4 - O Populismo é, historicamente e ao contrário do seu ganho actual de “palavrão” burguês, uma forma, entre outras, de “estratégia política de desenvolvimento económico” que o mundo dos subdesenvolvidos lançou mão para tentar romper o cerco dos “desenvolvidos” e “industrializados” ao seu desenvolvimento. Essa “elite” desenvolvida - o G7 -, já viu há muito que, se o mundo inteiro se “industrializasse” e "desenvolvesse", isso traria a sua morte e a do próprio capitalismo: quem sabe, mesmo pouco, como funciona a máquina capitalista, sabe que isso é assim (Keynes sabia-o...) e aqui está uma das grandes contradições do mundo actual do capital, sobretudo quando se olha a denominada “vaga migratória”. Por isso, há muito que a imperialista “elite desenvolvida” impede, por todos os meios possíveis ao seu alcance, o “subdesenvolvido” de se “desenvolver”, colonizando a burguesia local/nacional e tornando-a “entreguista” - como a nossa - a troco de “negócios” locais promovidos pelo célebre “capital exterior” que dão ao "saloio" a aparência de "desenvolvimento".

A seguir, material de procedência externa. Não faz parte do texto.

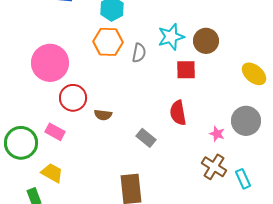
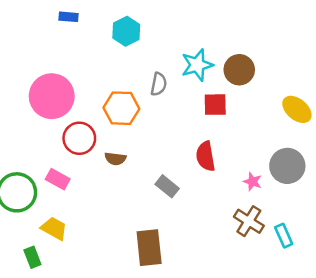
orange hexagon: (108, 42) -> (121, 108), moved

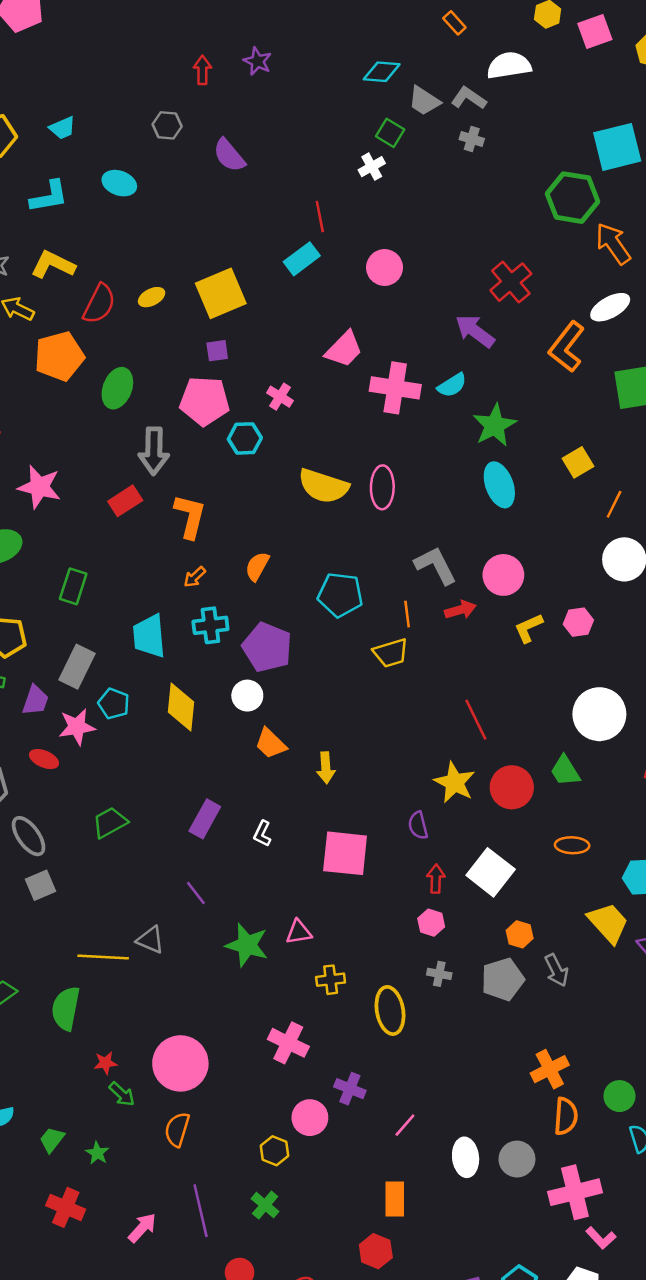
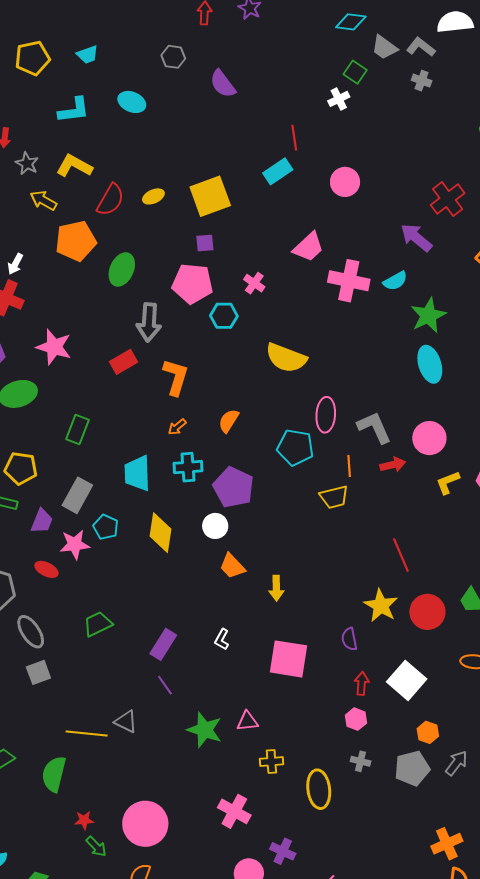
pink ellipse: (382, 487) -> (326, 415), moved
purple rectangle: (205, 819) -> (163, 644), moved
gray arrow: (556, 970) -> (456, 763), turned -120

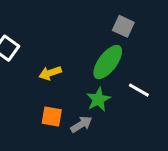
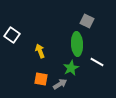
green ellipse: (108, 62) -> (77, 44), turned -40
yellow arrow: (50, 73) -> (40, 51), turned 88

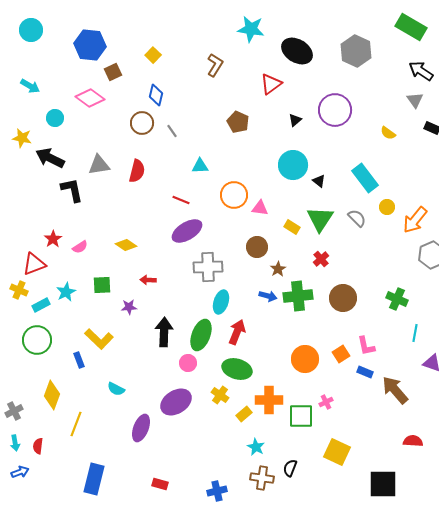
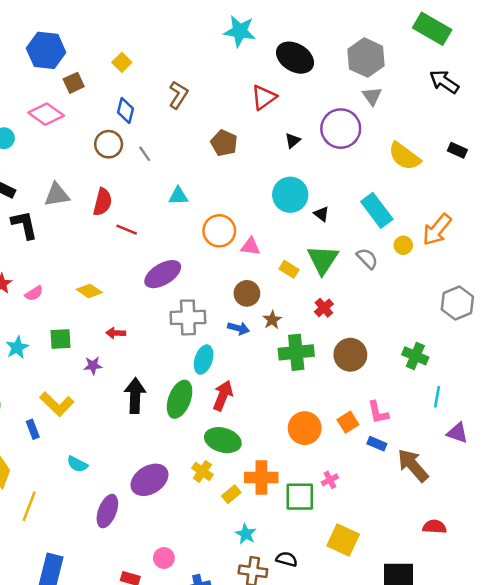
brown L-shape: (215, 65) -> (178, 95), moved
gray triangle: (415, 100) -> (372, 96), moved
yellow semicircle: (388, 133) -> (404, 156), size x1.8
red line: (181, 200) -> (127, 230), moved
orange arrow: (415, 220) -> (437, 230), moved
blue arrow: (268, 296) -> (238, 328), moved
pink circle: (188, 363) -> (164, 558), moved
black semicircle: (290, 468) -> (287, 559), turned 84

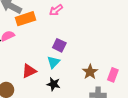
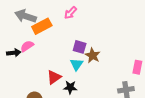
brown star: (90, 72) -> (93, 55), moved
black star: (53, 84) -> (70, 87), moved

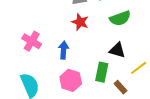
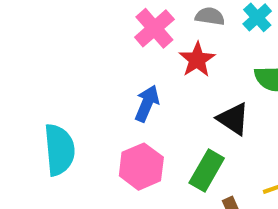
pink cross: (32, 41) -> (154, 28), moved
black triangle: (117, 50) -> (233, 119), moved

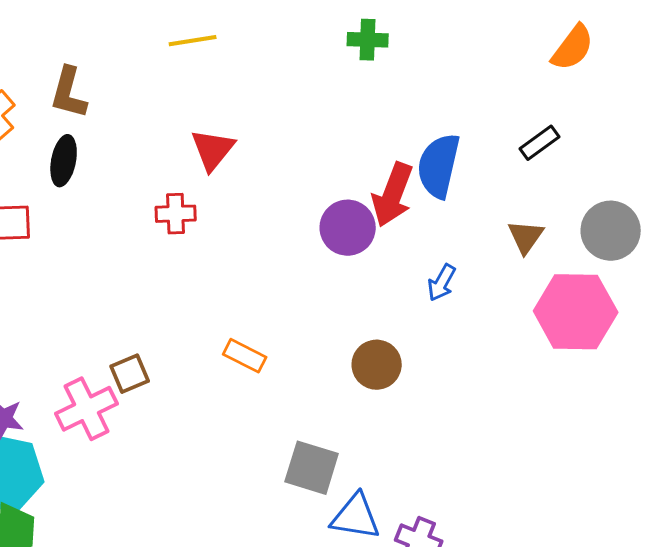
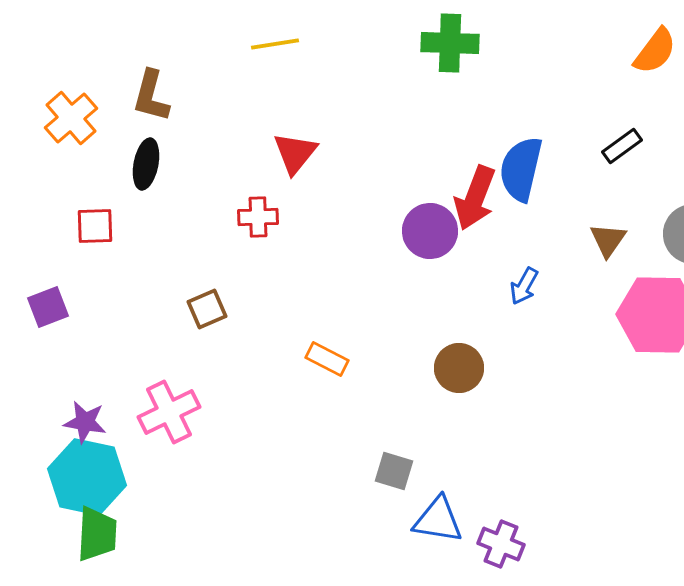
green cross: (368, 40) -> (450, 43), size x1.4
brown square: (130, 374) -> (207, 309), moved
gray square: (312, 468) -> (394, 471), size x0.7

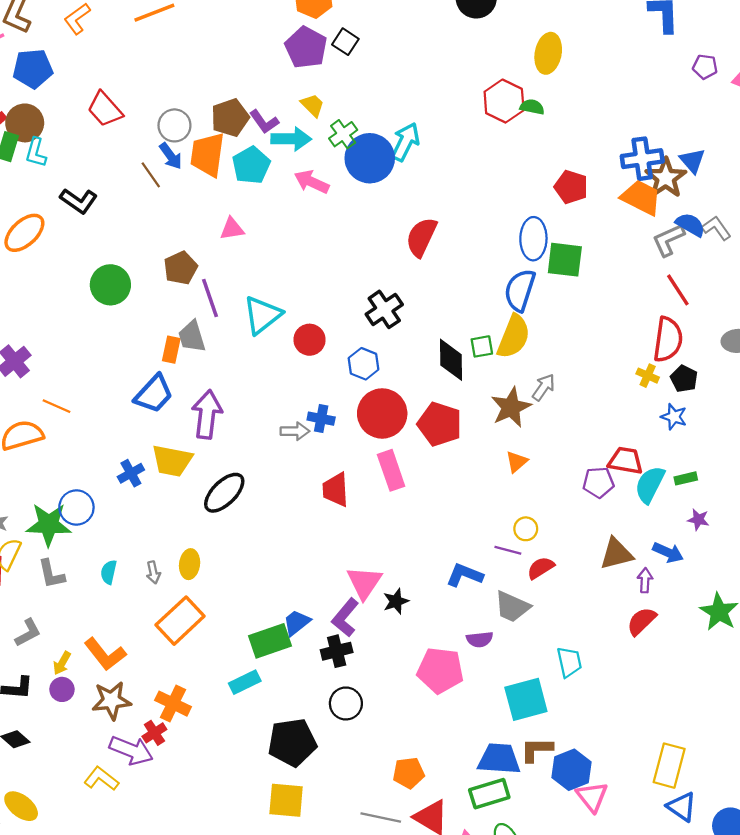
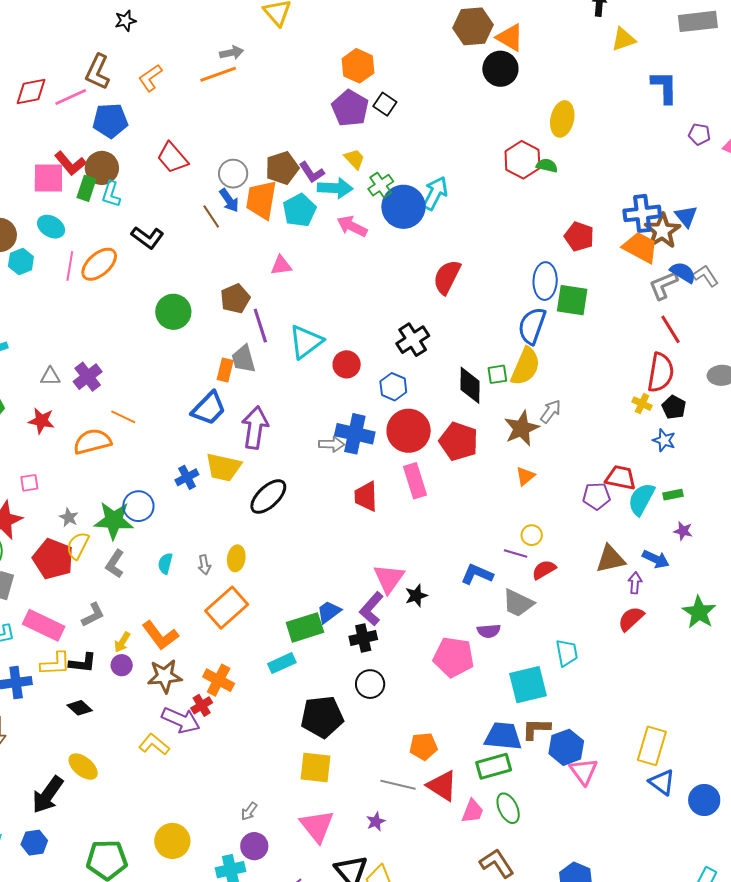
blue cross: (321, 419) -> (355, 434), size x1.6
gray L-shape: (51, 574) -> (115, 564), turned 44

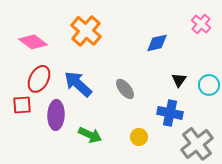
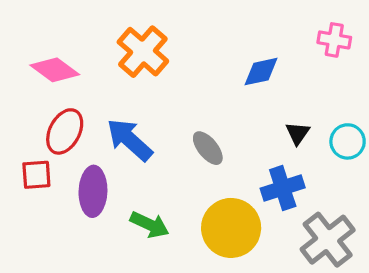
pink cross: (201, 24) -> (334, 40), turned -30
blue cross: (170, 113) -> (283, 188), turned -30
yellow circle: (139, 137) -> (231, 228), size x2.0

5- E hoje, quando a “crise de acumulação” volta a assolar violentamente o capitalismo, os seus “ideólogos” sabem bem que, nas crises, quando os “laços de dependência ao imperialismo” se afrouxam e surgem de novo as “veleidades” dos descamisados tentando sacudir o “jugo imperial” e a sua “sorte” na “industrialização”, há que olear bem as duas “ferramentas” e tê-las bem perto: o "golpe de Estado" e a "aldrabice ideológica" para que, eternamente,“tudo fique no seu lugar”. Para verdadeiros “democratas”, não está nada mal…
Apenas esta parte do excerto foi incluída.